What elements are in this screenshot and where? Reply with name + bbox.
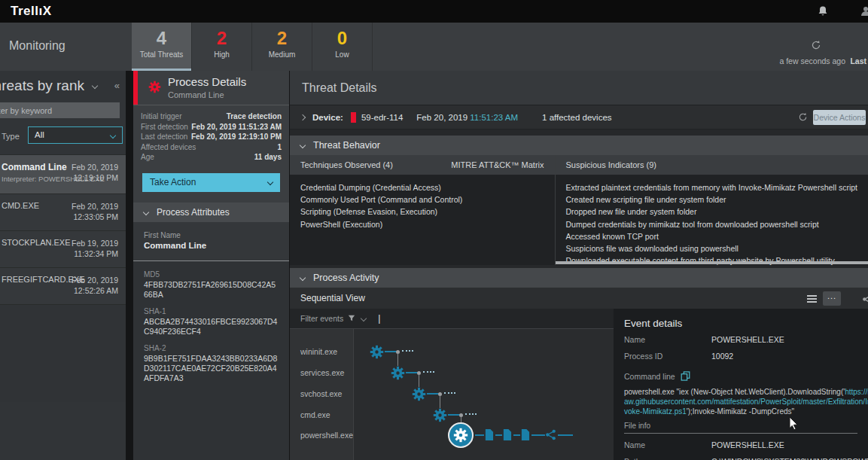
mouse-cursor [789,416,799,431]
mitre-matrix-header: MITRE ATT&CK™ Matrix [451,160,544,169]
indicators-column: Suspicious Indicators (9) Extracted plai… [556,155,868,265]
chevron-down-icon [300,275,306,281]
process-activity-header[interactable]: Process Activity [290,268,868,288]
event-dot[interactable] [438,392,442,396]
device-actions-button[interactable]: Device Actions [813,110,866,125]
indicator-item: Dumped credentials by mimikatz tool from… [566,218,857,230]
threat-details-panel: Threat Details Device: 59-edr-114 Feb 20… [290,71,868,460]
threat-behavior-table: Techniques Observed (4) MITRE ATT&CK™ Ma… [290,155,868,265]
file-event-icon[interactable] [520,429,530,440]
process-labels: wininit.exe services.exe svchost.exe cmd… [290,329,354,460]
view-label: Sequential View [300,293,365,303]
selected-process-gear-icon[interactable] [448,422,474,448]
chevron-down-icon [361,315,367,321]
technique-item: Credential Dumping (Credential Access) [300,181,544,193]
process-details-header: Process Details Command Line [133,71,289,105]
file-info-label: File info [624,422,857,434]
process-label[interactable]: cmd.exe [300,410,330,419]
threat-list-item[interactable]: STOCKPLAN.EXE Feb 19, 201911:32:34 PM [0,230,126,267]
network-event-icon[interactable] [545,429,556,440]
copy-icon[interactable] [681,371,690,381]
process-node-gear-icon[interactable] [370,345,384,359]
chevron-down-icon [143,209,149,215]
process-id-value: 10092 [711,352,733,361]
panel-divider [126,71,133,460]
threats-sidebar: Threats by rank « Type All Command Line … [0,71,126,460]
detection-time: 11:51:23 AM [470,113,518,122]
threat-list-item[interactable]: CMD.EXE Feb 20, 201912:33:05 PM [0,193,126,230]
chevron-down-icon [300,142,306,148]
notifications-bell-icon[interactable] [817,5,829,17]
more-options-button[interactable]: ... [823,291,841,306]
collapse-sidebar-icon[interactable]: « [114,80,120,91]
counter-medium[interactable]: 2 Medium [252,23,312,71]
command-line-value: powershell.exe "iex (New-Object Net.WebC… [624,387,868,416]
profile-icon[interactable] [860,5,868,17]
take-action-button[interactable]: Take Action [142,173,280,192]
counter-total-threats[interactable]: 4 Total Threats [132,23,192,71]
threats-by-rank-dropdown[interactable]: Threats by rank [0,78,97,94]
suspicious-indicators-header: Suspicious Indicators (9) [566,160,656,169]
refresh-icon[interactable] [798,112,808,122]
filter-events-placeholder: Filter events [300,314,343,323]
top-bar: TrellıX [0,0,868,23]
process-node-gear-icon[interactable] [433,408,447,422]
process-node-gear-icon[interactable] [412,387,426,401]
process-label[interactable]: svchost.exe [300,389,342,398]
process-label[interactable]: services.exe [300,368,344,377]
counter-high[interactable]: 2 High [192,23,252,71]
indicator-item: Accessed known TCP port [566,230,857,242]
severity-badge [351,112,356,123]
event-dot[interactable] [459,413,463,417]
threat-details-title: Threat Details [290,71,868,105]
panel-subtitle: Command Line [168,90,224,99]
page-title: Monitoring [9,39,65,53]
chevron-down-icon [267,179,273,185]
last-refreshed-caption: a few seconds ago [779,56,845,65]
horizontal-scrollbar[interactable] [556,261,868,264]
filter-events-bar[interactable]: Filter events | [290,309,614,329]
threat-behavior-header[interactable]: Threat Behavior [290,136,868,155]
expand-device-icon[interactable] [300,114,306,120]
time-range-selector[interactable]: Last [850,56,866,65]
trellix-logo: TrellıX [11,4,52,19]
process-tree: wininit.exe services.exe svchost.exe cmd… [290,329,614,460]
process-details-panel: Process Details Command Line Initial tri… [133,71,290,460]
chevron-down-icon [110,133,116,139]
event-details-panel: Event details Name POWERSHELL.EXE Proces… [614,309,868,460]
indicator-item: Suspicions file was downloaded using pow… [566,242,857,254]
event-dot[interactable] [396,350,400,354]
techniques-column: Techniques Observed (4) MITRE ATT&CK™ Ma… [290,155,556,265]
technique-item: Commonly Used Port (Command and Control) [300,193,544,206]
list-view-icon[interactable] [807,295,817,303]
affected-devices: 1 affected devices [542,113,612,122]
process-node-gear-icon[interactable] [391,366,405,380]
process-gear-icon [148,81,161,93]
threat-counters: 4 Total Threats 2 High 2 Medium 0 Low [132,23,373,71]
md5-value: 4FBB73DB2751FA269615D08C42A566BA [144,280,279,300]
device-row: Device: 59-edr-114 Feb 20, 2019 11:51:23… [290,105,868,129]
refresh-icon[interactable] [811,40,821,50]
file-path-value: C:\WINDOWS\SYSTEM32\WINDOWSPOWERSHELL\V1… [711,457,868,460]
search-input[interactable] [0,102,120,118]
device-name: 59-edr-114 [361,113,403,122]
process-label[interactable]: wininit.exe [300,347,337,356]
process-label[interactable]: powershell.exe [300,431,353,440]
type-label: Type [2,132,20,141]
file-event-icon[interactable] [484,429,494,440]
panel-title: Process Details [168,75,246,88]
counter-low[interactable]: 0 Low [312,23,373,71]
indicator-item: Created new scripting file under system … [566,193,857,206]
threat-list-item[interactable]: Command Line Interpreter: POWERSHELL.EXE… [0,154,126,193]
first-name-value: Command Line [144,241,279,250]
event-dot[interactable] [417,371,421,375]
type-select[interactable]: All [28,126,123,144]
technique-item: PowerShell (Execution) [300,218,544,230]
threat-list-item[interactable]: FREEGIFTCARD.EXE Feb 20, 201912:52:26 AM [0,267,126,304]
file-event-icon[interactable] [502,429,512,440]
chevron-down-icon [92,83,98,89]
process-attributes-header[interactable]: Process Attributes [133,203,289,222]
sidebar-empty-area [0,304,126,402]
sha2-value: 9B9B1FE751FDAA3243BB0233A6D8D302117CAE0A… [144,354,279,383]
graph-view-icon[interactable] [862,294,868,305]
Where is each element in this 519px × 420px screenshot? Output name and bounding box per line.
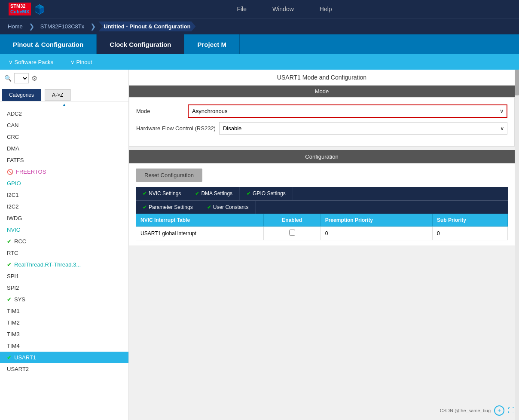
sidebar-item-sys[interactable]: ✔ SYS — [0, 294, 128, 305]
pinout-btn[interactable]: ∨ Pinout — [70, 59, 92, 65]
mode-area: Mode Mode Asynchronous Synchronous Singl… — [129, 86, 515, 147]
check-icon-realthread: ✔ — [7, 261, 12, 268]
tab-clock-configuration[interactable]: Clock Configuration — [97, 34, 184, 54]
nvic-enabled-checkbox[interactable] — [289, 230, 295, 236]
config-tabs-row1: ✔ NVIC Settings ✔ DMA Settings ✔ GPIO Se… — [136, 187, 508, 200]
mode-field-label: Mode — [136, 108, 188, 114]
sidebar-item-tim1[interactable]: TIM1 — [0, 305, 128, 317]
check-icon-sys: ✔ — [7, 296, 12, 303]
tab-pinout-configuration[interactable]: Pinout & Configuration — [0, 34, 97, 54]
config-section: Configuration Reset Configuration ✔ NVIC… — [129, 150, 515, 245]
content-title-text: USART1 Mode and Configuration — [277, 74, 366, 81]
sidebar-item-fatfs[interactable]: FATFS — [0, 154, 128, 166]
nvic-col-header-interrupt: NVIC Interrupt Table — [136, 214, 264, 227]
hw-field-label: Hardware Flow Control (RS232) — [136, 125, 216, 132]
config-tabs-row2: ✔ Parameter Settings ✔ User Constants — [136, 200, 508, 214]
tab-dma-settings[interactable]: ✔ DMA Settings — [188, 187, 240, 200]
breadcrumb-device[interactable]: STM32F103C8Tx — [37, 21, 88, 31]
sidebar-search-select[interactable] — [14, 73, 29, 83]
hw-select[interactable]: Disable CTS Only RTS Only CTS/RTS — [220, 123, 507, 134]
main-tabs: Pinout & Configuration Clock Configurati… — [0, 34, 519, 54]
breadcrumb-arrow-2: ❯ — [90, 22, 96, 31]
breadcrumb-home[interactable]: Home — [4, 21, 26, 31]
stm32-logo: STM32 CubeMX — [9, 3, 31, 15]
sidebar-item-crc[interactable]: CRC — [0, 131, 128, 143]
scroll-up-indicator: ▲ — [0, 101, 128, 108]
content-scroll: USART1 Mode and Configuration Mode Mode … — [129, 70, 515, 420]
software-packs-btn[interactable]: ∨ Software Packs — [9, 59, 53, 65]
tab-project-manager[interactable]: Project M — [184, 34, 240, 54]
tab-az[interactable]: A->Z — [45, 89, 70, 101]
nvic-sub-value: 0 — [432, 227, 507, 240]
sidebar-item-tim2[interactable]: TIM2 — [0, 317, 128, 328]
search-icon: 🔍 — [4, 75, 12, 82]
tab-categories[interactable]: Categories — [2, 89, 41, 101]
check-icon-nvic: ✔ — [143, 190, 147, 196]
sidebar-item-tim4[interactable]: TIM4 — [0, 340, 128, 352]
nvic-table: NVIC Interrupt Table Enabled Preemption … — [136, 214, 508, 240]
check-icon-dma: ✔ — [195, 190, 199, 196]
csdn-label: CSDN @the_same_bug — [440, 408, 491, 413]
tab-nvic-settings[interactable]: ✔ NVIC Settings — [136, 187, 188, 200]
app-logo: STM32 CubeMX — [9, 3, 46, 15]
scroll-thumb[interactable] — [515, 70, 519, 95]
sidebar-item-i2c1[interactable]: I2C1 — [0, 189, 128, 201]
sidebar-item-gpio[interactable]: GPIO — [0, 178, 128, 189]
sidebar-item-usart1[interactable]: ✔ USART1 — [0, 352, 128, 363]
menu-window[interactable]: Window — [272, 6, 294, 12]
bottom-right-area: CSDN @the_same_bug + ⛶ — [440, 405, 515, 416]
config-label: Configuration — [305, 153, 338, 160]
forbidden-icon: 🚫 — [7, 169, 13, 175]
sidebar-item-dma[interactable]: DMA — [0, 143, 128, 154]
nvic-col-header-sub: Sub Priority — [432, 214, 507, 227]
check-icon-user: ✔ — [207, 204, 211, 210]
mode-section-header: Mode — [129, 86, 515, 97]
mode-select[interactable]: Asynchronous Synchronous Single Wire (Ha… — [189, 105, 507, 117]
sidebar-item-spi2[interactable]: SPI2 — [0, 282, 128, 294]
secondary-bar: ∨ Software Packs ∨ Pinout — [0, 54, 519, 70]
breadcrumb: Home ❯ STM32F103C8Tx ❯ Untitled - Pinout… — [0, 18, 519, 34]
nvic-col-header-preemption: Preemption Priority — [321, 214, 432, 227]
sidebar: 🔍 ⚙ Categories A->Z ▲ ADC2 CAN CRC DMA F… — [0, 70, 129, 420]
mode-select-wrapper: Asynchronous Synchronous Single Wire (Ha… — [188, 104, 507, 118]
nvic-preemption-value: 0 — [321, 227, 432, 240]
nvic-enabled-cell — [263, 227, 321, 240]
mode-content: Mode Asynchronous Synchronous Single Wir… — [129, 97, 515, 146]
sidebar-item-freertos[interactable]: 🚫 FREERTOS — [0, 166, 128, 178]
mode-label: Mode — [315, 88, 329, 95]
sidebar-item-adc2[interactable]: ADC2 — [0, 108, 128, 120]
sidebar-item-spi1[interactable]: SPI1 — [0, 270, 128, 282]
sidebar-item-tim3[interactable]: TIM3 — [0, 328, 128, 340]
tab-user-constants[interactable]: ✔ User Constants — [200, 201, 256, 214]
check-icon-rcc: ✔ — [7, 238, 12, 245]
content-scrollbar[interactable] — [515, 70, 519, 420]
tab-gpio-settings[interactable]: ✔ GPIO Settings — [240, 187, 293, 200]
sidebar-tabs: Categories A->Z — [0, 87, 128, 101]
table-row: USART1 global interrupt 0 0 — [136, 227, 508, 240]
content-inner: USART1 Mode and Configuration Mode Mode … — [129, 70, 519, 420]
config-body: Reset Configuration ✔ NVIC Settings ✔ DM… — [129, 163, 515, 245]
sidebar-item-iwdg[interactable]: IWDG — [0, 212, 128, 224]
sidebar-item-i2c2[interactable]: I2C2 — [0, 201, 128, 212]
expand-icon[interactable]: ⛶ — [508, 407, 515, 414]
sidebar-item-usart2[interactable]: USART2 — [0, 363, 128, 375]
tab-parameter-settings[interactable]: ✔ Parameter Settings — [136, 201, 200, 214]
cube-logo-icon — [34, 3, 46, 15]
menu-file[interactable]: File — [237, 6, 247, 12]
sidebar-item-can[interactable]: CAN — [0, 120, 128, 131]
breadcrumb-current[interactable]: Untitled - Pinout & Configuration — [98, 21, 195, 31]
check-icon-usart1: ✔ — [7, 354, 12, 361]
sidebar-item-nvic[interactable]: NVIC — [0, 224, 128, 236]
reset-config-button[interactable]: Reset Configuration — [136, 169, 202, 182]
sidebar-item-rtc[interactable]: RTC — [0, 247, 128, 259]
nvic-col-header-enabled: Enabled — [263, 214, 321, 227]
content-title: USART1 Mode and Configuration — [129, 70, 515, 86]
gear-icon[interactable]: ⚙ — [31, 74, 37, 83]
sidebar-item-rcc[interactable]: ✔ RCC — [0, 236, 128, 247]
check-icon-gpio: ✔ — [247, 190, 251, 196]
sidebar-item-realthread[interactable]: ✔ RealThread.RT-Thread.3... — [0, 259, 128, 270]
main-layout: 🔍 ⚙ Categories A->Z ▲ ADC2 CAN CRC DMA F… — [0, 70, 519, 420]
sidebar-search-bar: 🔍 ⚙ — [0, 70, 128, 87]
menu-help[interactable]: Help — [320, 6, 332, 12]
zoom-icon[interactable]: + — [494, 405, 504, 416]
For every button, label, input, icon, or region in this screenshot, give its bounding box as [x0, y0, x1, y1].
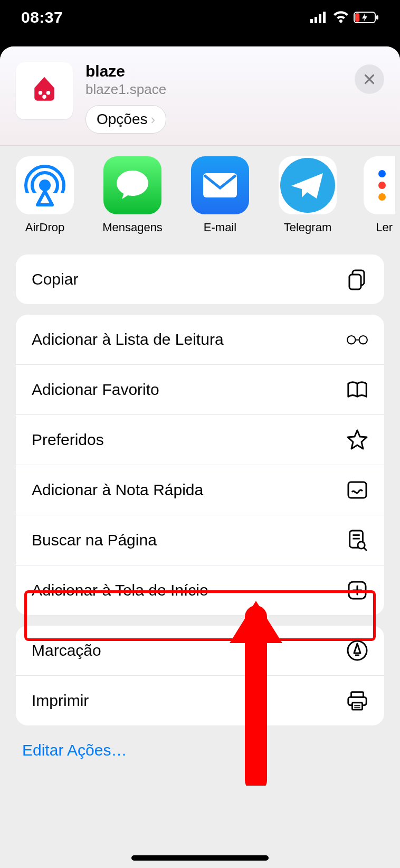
app-label: Mensagens [102, 221, 163, 234]
status-bar: 08:37 [0, 0, 400, 34]
svg-rect-32 [351, 692, 364, 697]
email-icon [191, 156, 249, 214]
svg-rect-2 [319, 14, 321, 23]
search-doc-icon [346, 529, 368, 551]
action-markup[interactable]: Marcação [16, 626, 384, 676]
messages-icon [103, 156, 161, 214]
app-label: Ler [376, 221, 393, 234]
dot-icon [378, 193, 386, 201]
wifi-icon [332, 11, 349, 24]
action-label: Adicionar à Lista de Leitura [32, 331, 224, 348]
site-url: blaze1.space [85, 81, 342, 98]
action-label: Preferidos [32, 431, 104, 449]
share-sheet: blaze blaze1.space Opções › AirDrop Mens… [0, 46, 400, 868]
share-apps-row[interactable]: AirDrop Mensagens E-mail Telegram [0, 146, 400, 240]
airdrop-icon [16, 156, 74, 214]
reminders-icon [364, 156, 395, 214]
cellular-icon [310, 12, 328, 23]
action-reading-list[interactable]: Adicionar à Lista de Leitura [16, 315, 384, 365]
copy-icon [346, 268, 368, 290]
site-title: blaze [85, 62, 342, 80]
status-time: 08:37 [21, 8, 63, 26]
app-label: E-mail [204, 221, 236, 234]
svg-line-26 [364, 548, 367, 551]
share-header: blaze blaze1.space Opções › [0, 46, 400, 146]
app-label: Telegram [284, 221, 331, 234]
svg-rect-1 [315, 17, 317, 23]
book-icon [346, 379, 368, 401]
svg-point-14 [117, 171, 148, 196]
svg-point-13 [39, 180, 51, 191]
action-group: Adicionar à Lista de Leitura Adicionar F… [16, 315, 384, 615]
quicknote-icon [346, 479, 368, 501]
svg-rect-5 [355, 13, 359, 22]
status-icons [310, 11, 379, 24]
options-button[interactable]: Opções › [85, 105, 166, 134]
home-indicator [131, 855, 269, 861]
glasses-icon [346, 328, 368, 351]
action-label: Adicionar à Tela de Início [32, 581, 208, 599]
app-airdrop[interactable]: AirDrop [16, 156, 74, 234]
edit-actions-link[interactable]: Editar Ações… [22, 741, 378, 759]
action-label: Adicionar à Nota Rápida [32, 481, 203, 499]
svg-point-8 [42, 95, 46, 99]
svg-rect-21 [348, 482, 366, 498]
action-label: Imprimir [32, 692, 89, 710]
svg-point-20 [359, 336, 367, 344]
action-add-to-home[interactable]: Adicionar à Tela de Início [16, 565, 384, 615]
action-group: Copiar [16, 254, 384, 304]
site-meta: blaze blaze1.space Opções › [85, 62, 342, 134]
plus-square-icon [346, 579, 368, 601]
svg-point-19 [347, 336, 355, 344]
action-copy[interactable]: Copiar [16, 254, 384, 304]
dot-icon [378, 170, 386, 177]
svg-point-25 [358, 542, 365, 549]
svg-rect-0 [310, 19, 313, 23]
markup-icon [346, 639, 368, 662]
action-find-on-page[interactable]: Buscar na Página [16, 515, 384, 565]
action-favorites[interactable]: Preferidos [16, 415, 384, 465]
chevron-right-icon: › [151, 111, 156, 128]
action-label: Marcação [32, 641, 101, 659]
site-icon [16, 62, 73, 119]
app-reminders[interactable]: Ler [366, 156, 393, 234]
action-quick-note[interactable]: Adicionar à Nota Rápida [16, 465, 384, 515]
svg-rect-18 [349, 275, 361, 289]
dot-icon [378, 182, 386, 189]
action-add-bookmark[interactable]: Adicionar Favorito [16, 365, 384, 415]
app-messages[interactable]: Mensagens [103, 156, 161, 234]
action-print[interactable]: Imprimir [16, 676, 384, 725]
close-button[interactable] [355, 64, 384, 94]
action-group: Marcação Imprimir [16, 626, 384, 725]
app-telegram[interactable]: Telegram [279, 156, 337, 234]
svg-point-7 [39, 91, 43, 95]
options-label: Opções [97, 111, 148, 128]
action-label: Adicionar Favorito [32, 381, 159, 399]
battery-charging-icon [354, 11, 379, 24]
svg-point-9 [46, 91, 51, 95]
telegram-icon [279, 156, 337, 214]
star-icon [346, 429, 368, 451]
svg-rect-3 [323, 12, 326, 23]
printer-icon [346, 690, 368, 712]
close-icon [363, 72, 376, 86]
svg-rect-6 [376, 15, 378, 20]
app-label: AirDrop [25, 221, 65, 234]
app-email[interactable]: E-mail [191, 156, 249, 234]
action-label: Buscar na Página [32, 531, 157, 549]
action-label: Copiar [32, 270, 78, 288]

================================

▸ **PROBLEM DETAILS**: Every line in the data that holds the string "Constants" should be returned.

▸ **WRITTEN ANSWER**:
config-tabs-row2: ✔ Parameter Settings ✔ User Constants — [136, 200, 508, 214]
tab-user-constants[interactable]: ✔ User Constants — [200, 201, 256, 214]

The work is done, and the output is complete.